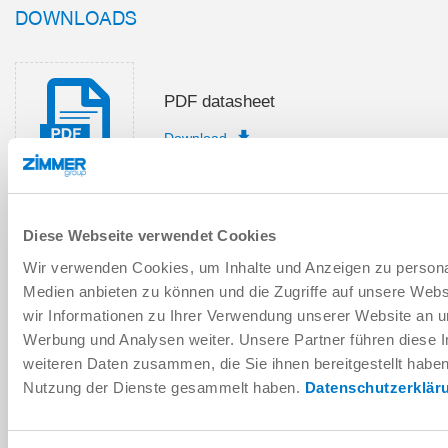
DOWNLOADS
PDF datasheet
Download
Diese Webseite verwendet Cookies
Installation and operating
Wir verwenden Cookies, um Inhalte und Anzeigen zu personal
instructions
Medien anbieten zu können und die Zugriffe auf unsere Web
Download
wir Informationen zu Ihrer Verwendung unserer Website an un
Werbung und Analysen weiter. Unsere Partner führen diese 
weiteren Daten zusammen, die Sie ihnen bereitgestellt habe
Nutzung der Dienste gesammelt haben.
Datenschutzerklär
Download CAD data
* * *
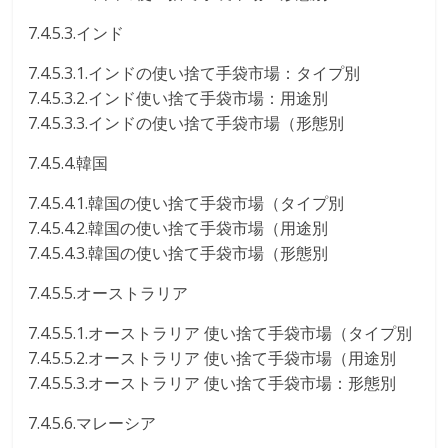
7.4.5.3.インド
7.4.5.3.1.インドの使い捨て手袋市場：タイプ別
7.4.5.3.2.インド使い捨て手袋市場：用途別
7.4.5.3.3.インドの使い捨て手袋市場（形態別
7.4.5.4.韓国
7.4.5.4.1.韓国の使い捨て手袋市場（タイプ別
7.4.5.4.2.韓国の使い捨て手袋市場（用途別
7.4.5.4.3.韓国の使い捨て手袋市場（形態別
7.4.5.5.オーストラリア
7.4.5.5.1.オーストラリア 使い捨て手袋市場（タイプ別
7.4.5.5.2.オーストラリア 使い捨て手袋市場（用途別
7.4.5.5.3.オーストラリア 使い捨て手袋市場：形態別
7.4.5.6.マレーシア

ACTIVITY – Only the lines above from the one with "PDF datasheet" up to and including the one with "Download CAD data" should be repeated, exactly as written.

WRITTEN SOLUTION –
PDF datasheet
Download
Diese Webseite verwendet Cookies
Installation and operating
Wir verwenden Cookies, um Inhalte und Anzeigen zu personal
instructions
Medien anbieten zu können und die Zugriffe auf unsere Web
Download
wir Informationen zu Ihrer Verwendung unserer Website an un
Werbung und Analysen weiter. Unsere Partner führen diese 
weiteren Daten zusammen, die Sie ihnen bereitgestellt habe
Nutzung der Dienste gesammelt haben.
Datenschutzerklär
Download CAD data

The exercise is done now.